Die Bedingungen für die Unternehmensnachfolge im Wege der Erbschaft oder Schenkung werden mit der geänderten Regel nunmehr nach Intention des Gesetzgebers krisenfest ausgestaltet. Die Zeiträume von sieben bzw. zehn Jahren, innerhalb derer das Unternehmen nach der alten Regelung weitergeführt werden muss, werden verkürzt und die erforderlichen Lohnsummen abgesenkt.

Das Wachstumsbeschleunigungsgesetz (vgl.

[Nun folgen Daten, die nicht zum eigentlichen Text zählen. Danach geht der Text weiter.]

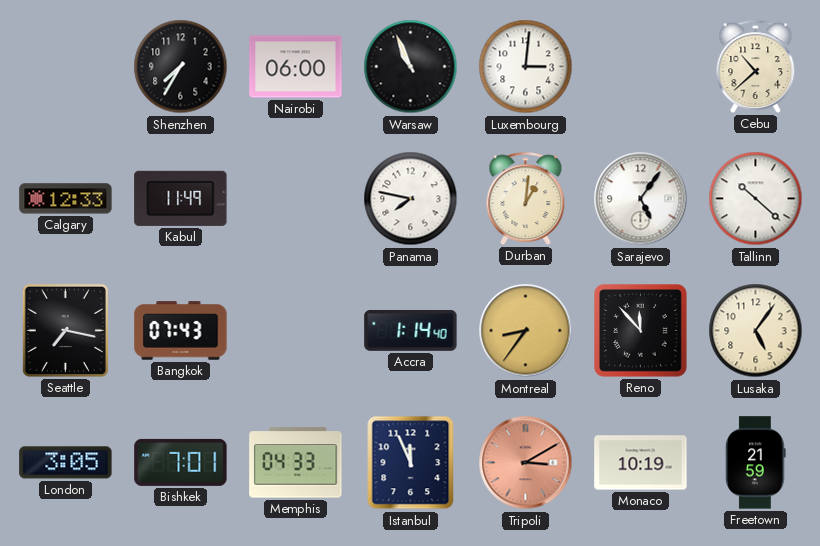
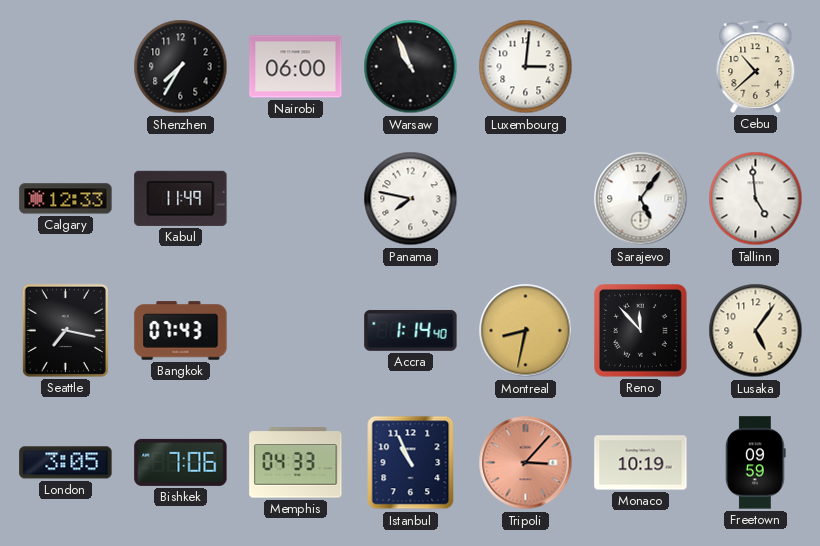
Durban: 1:01 -> none
Tallinn: 10:22 -> 4:59
Montreal: 8:36 -> 8:32
Bishkek: 7:01 -> 7:06
Istanbul: 11:56 -> 10:56
Tripoli: 3:10 -> 3:07
Freetown: 21:59 -> 09:59
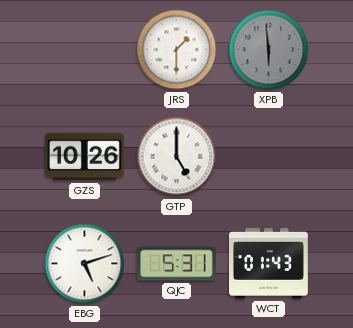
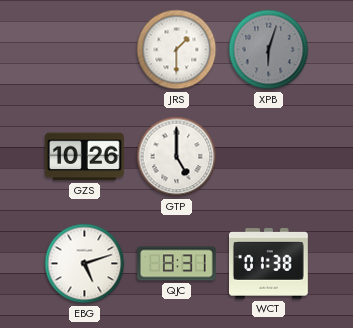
XPB: 5:59 -> 6:03
QJC: 5:31 -> 8:31
WCT: 01:43 -> 01:38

BT-Drs. 17/15, 10,33) ändert den § 13a ErbStG.

Begründet wurde dies u.a. damit, dass zum Zeitpunkt des Gesetzesbeschlusses zum Erbschaftsteuerreformgesetz die Folgen der weltweiten Wirtschaftskrise auf die deutsche Wirtschaft und den Arbeitsmarkt noch nicht absehbar gewesen seien.

Angesichts aktueller Probleme auch großer deutscher Traditionsfirmen und vieler mittelständischer Familienunternehmen sei eine Neuausrichtung der zur Erreichung des Gesetzeszwecks notwendigen Maßnahmen dringend erforderlich.

Nachdem die unternehmerischen Entscheidungszeiträume in der Krise deutlich kürzer geworden seien, sei dem nun auch durch Verkürzung der Lohnsummenfrist und der zu erbringenden Lohnsumme Rechnung zu tragen.

§ 13a ErbStG wird daher wie folgt geändert:

In § 13a Abs. 1 Satz 2 ErbStG werden die Wörter "sieben Jahre" durch die Wörter "fünf Jahre“ und die Angabe "650 Prozent" durch die Angabe "400 Prozent" ersetzt.

In § 13a Abs. 1 Satz 4 ErbStG werden die Wörter "zehn Beschäftigte" durch die Angabe "20 Beschäftigte“ ersetzt.

§ 13a Abs. 5 Satz 1 ErbStG wird wie folgt geändert:

Im einleitenden Satzteil werden die Wörter "sieben Jahren“ durch die Wörter "fünf Jahren" ersetzt.

In Nummer 3 wird des Wort "Siebenjahresfrist" durch das Wort "Fünfjahresfrist" ersetzt.

§ 13a Abs. 8 ErbStG fasst die Nummer 1 und 2 neu wie folgt:

In Abs. 1 Satz 2 tritt an die Stelle der Lohnsummenfrist von fünf Jahren eine Lohnsummenfrist von sieben Jahren und an die Stelle der maßgebenden Lohnsumme von 400 Prozent eine maßgebende Lohnsumme von 700 Prozent.

In Abs. 5 tritt an die Stelle der Behaltensfrist von fünf Jahren eine Behaltensfrist von sieben Jahren.